La polizia sembra aver preso di mira Fengrui, uno studio legale di Pechino, noto per aver difeso separatisti e dissidenti, tra cui l’artista Ai Weiwei, a cui il Partito comunista recentemente ha riconsegnato il passaporto dopo che glielo aveva sequestrato per quattro anni non permettendogli di uscire dal Paese.
Gli arresti
A metà luglio, tre avvocati dello studio legale sono stati arrestati e tutt’oggi sono detenuti. Wang Yu, un’avvocatessa che ha difeso sia l’economista uiguro Ilham Tohti, condannato all’ergastolo per separatismo, che la dissidente Cao Shunli, morta in carcere l’anno scorso. E subito dopo sono stati arrestati anche Zhou Shifeng, il direttore e il suo assistente Liu Sixin.
Il «Quotidiano del Popolo» ha descritto Wang Yu e gli altri avvocati come «una grande banda criminale» che «disturba seriamente l’ordine sociale». La crisi attuale non si limita solo alle retate, agli interrogatori e alle intimidazioni, ma sembra essere davvero «un attacco mirato», secondo quanto denunciato da Human Rights Watch in un comunicato. «Un duro colpo alla pretesa cinese di essere un Paese in cui la legge regna sovrana».
Fra i casi più famosi riportati dai giornali e che gli avvocati avrebbero cercato di difendere in modo indebito ci sono quello di Xu Chunhe, ucciso alla stazione ferroviaria di Qingnan da un poliziotto in circostanze sospette; quello del blogger Wu Gan, definito «un volgare macellaio», arrestato con l’accusa di «creare problemi, essere litigioso e aver cercato di sovvertire il potere dello Stato».
L’autocritica
Alcuni degli avvocati arrestati sono stati messi davanti alle telecamere televisive, e costretti ad umilianti autocritiche e confessioni, che rimandano la memoria ai tempi della Rivoluzione Culturale.
Gli arresti, coordinati dal ministero della Pubblica Sicurezza, sono iniziati proprio in concomitanza dell’entrata in vigore della nuova, severissima legge cinese sulla Sicurezza Nazionale. Una normativa che ingloba nel concetto di sicurezza nazionale vaghi e variegati concetti. Dalla religione alla cultura, i mercati azionari, i mari, lo Spazio, l’ideologia, la sicurezza alimentare e, naturalmente, Internet e i social media.
Le accuse
Infatti, in concomitanza delle retate contro gli avvocati per i diritti umani, Telegram, l’applicazione per smartphone che permette di chattare senza essere intercettati, molto utilizzata dagli attivisti, è stata hackerata rendendola inutilizzabile in Cina.
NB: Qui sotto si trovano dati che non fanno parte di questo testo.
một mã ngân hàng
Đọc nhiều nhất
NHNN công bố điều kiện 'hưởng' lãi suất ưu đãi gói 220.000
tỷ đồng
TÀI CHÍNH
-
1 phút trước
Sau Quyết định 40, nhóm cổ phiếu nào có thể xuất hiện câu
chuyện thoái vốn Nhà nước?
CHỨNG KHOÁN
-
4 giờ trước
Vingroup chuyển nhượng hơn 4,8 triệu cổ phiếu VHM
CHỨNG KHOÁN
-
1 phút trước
Non si tratta di un attacco gratuito: le accuse ai danni degli avvocati cinesi sono proprio di aver utilizzato Telegram e altri metodi di comunicazione protetti per tramare ai danni del Partito e dello Stato, in un ampio complotto che avrebbe beneficiato del sostegno da parte di non meglio determinati «elementi esteri».
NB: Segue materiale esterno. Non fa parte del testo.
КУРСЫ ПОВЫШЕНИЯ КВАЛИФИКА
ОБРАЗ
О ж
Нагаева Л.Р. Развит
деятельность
Si moltiplica, dunque, il numero di giuristi disposti ad occuparsi di casi che riguardano l’abuso dei diritti umani. Fra i più noti: Pu Zhiqiang, uno degli avvocati di Ai Weiwei, e Xu Zhiyong, uno dei principali ispiratori del «Movimento per i nuovi cittadini» visto dal governo cinese come un tentativo di sovvertire il Partito.